US & Canada

Huge Yosemite wildfire started by hunter's campfire

In this photo provided by the US Forest Service, fire crew members stand watch near a controlled burn operation as they fight the Rim Fire near Yosemite National Park in California 1 September 2013
Thousands of firefighters are still battling the blaze

A California wildfire that has burnt almost 371 sq miles (960 sq km) was ignited when a hunter's illegal campfire went out of control, investigators have said.

The US Forest Service dismissed speculation the fire was started by illegal marijuana growers.

The blaze began on 17 August outside Yosemite National Park and is now 80% contained.

No arrests have been made and the hunter's name is not being released.

Further investigation continues, the US Forest Service said in a statement.

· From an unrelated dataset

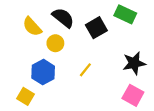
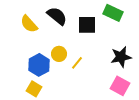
black square: (96, 28) -> (87, 25), turned 30
yellow circle: (55, 43) -> (59, 54), moved
yellow square: (25, 96) -> (34, 89), moved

The Rim Fire, named for a scenic overlook in Stanislaus National Forest near the fire's origin called the Rim of the World, is the fourth largest wildfire in California since 1932.

It has burned more than 66,000 acres (27,000 ha) of world-famous Yosemite National Park and threatened to fill with ash a park reservoir that supplies water and hydro-electric power to San Francisco. The park's main tourist area has remained open.

Officials said 111 structures had been destroyed by the blaze. At one point, more than 4,000 structures were threatened and thousands were ordered to evacuate.

Thousands of firefighters are still fighting the wildfire, but significant progress has been made in the past week.